Carta ao Primeiro Ministro

Senhor Primeiro Ministro, desculpe incomodar, tenho andado incomodada eu própria com a seguinte e premente questão – não o incomoda ter meio milhão de pessoas assim a atirar para o racista e para o fascista?

Não o incomoda mandarem cidadãos para a terra deles? Aquelas que um dia foram do império porque o império assim entendeu e decretou e não porque os povos autóctones o tivessem pedido?

Como a sua terra, por exemplo. E se lhe disserem em voz alta na casa da República, ou com uma pistola na mão e o tentarem matar, ou chegarem mesmo a vias de facto, ou pedirem a sua expulsão com uma petição? “Vai para a tua terra seu…de …”! Mas a sua terra também é cá onde o senhor até chegou a Primeiro Ministro. Essas pessoas são o senhor primeiro ministro não são? O meu desconseguimento é entender o seu silêncio. Ou as palavras sem qualquer solidariedade para quem as ouve.

Digo-lhe que seria relevante marcar uma posição clara e sem ambiguidade. É que este vírus mata mais ainda que o outro. Já o disseram e continuarão a dizer os meus heróis que acabaram com o colonialismo e pensaram que o racismo iria acabar com a Educação das pessoas. Porque não fala e mostra uma inequívoca e oficial posição?
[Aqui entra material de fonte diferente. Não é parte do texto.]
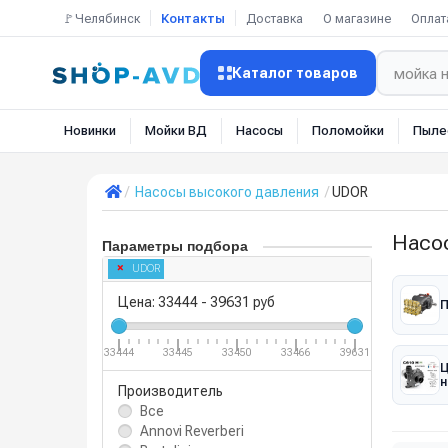
🚩Челябинск
Контакты
Доставка
О магазине
Оплат
Каталог товаров
Новинки
Мойки ВД
Насосы
Поломойки
Пыле
Насосы высокого давления
UDOR
Насо
Параметры подбора
UDOR
Цена:
33444
-
39631
руб
П
33444
33445
33450
33466
39631
н
Производитель
Все
Annovi Reverberi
Este debate está a acontecer já há algum tempo em todo o mundo que um dia foi colonizador e colonizado. Aqui estamos atrasados, como sempre, mas temo-lo a si, que deveria ser o exemplo suficiente para dar força a quem está do lado certo. O único. Ser anti racista e promover o anti-racismo. 

O que falta acontecer para o ver sair do silêncio ( a arma dos cúmplices de um crime) para um hashtag oficial #jesuispreto? 

Desculpe qualquer intromissão e atrevimento. Qualquer dia alguém vai pensar que tem medo de perder alguma coisa. Eu Pitonisa digo-lhe que vai. Entrar para a História como um fraco. Enganarei-me?  cito um admirador anónimo de Beatriz Costa).